Demek ki, Hazret-i Peygamber’in rehberlik ettiği yol, kâinâtın sahibi Allâh’ın yoludur. Bu sebeple; «Allah’ın ahlâkıyla ahlâklanınız!» denilmiştir.

Allâh’ın ahlâkıyla ahlâklanan, O’nun rızâsına ve emirlerine gönülden teslim olan, O’na kulluk eden, O’nun peygamberlerine tâbî olan, sıddîk, şehid ve sâlihleri izleyen, kısacası istikamet sahibi olan kimse mesut ve bahtiyar olmaz mı? Şair ne güzel demiş:

Müstakîm ol, Hazret-i Allâh utandırmaz seni!

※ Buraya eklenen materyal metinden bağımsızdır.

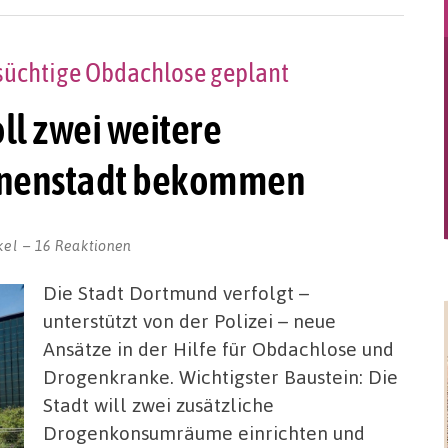
üchtige Obdachlose geplant
ll zwei weitere
nnenstadt bekommen
kel
16 Reaktionen
Die Stadt Dortmund verfolgt –
unterstützt von der Polizei – neue
Ansätze in der Hilfe für Obdachlose und
Drogenkranke. Wichtigster Baustein: Die
Stadt will zwei zusätzliche
Drogenkonsumräume einrichten und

Allah hepimizi sırât-ı müstakîme sâlik olan istikamet sahibi kimselerden eylesin! Âmîn!

________________________

1 Bkz. Fîrûzâbâdî, Besâiru Zevi’t-temyîz, «istikāme» md.; er-Râzî, et-Tefsîru’l-Kebîr, (Fussılet, 41/30).
2 en-Nisâ, 4/69; ayrıca bkz. el-Mü’minûn, 23/73; Yâsin, 36/4; es-Sâffât, 37/118; ez-Zuhruf, 43/43.
3 el-En‘âm, 6/87; en-Nahl, 16/21.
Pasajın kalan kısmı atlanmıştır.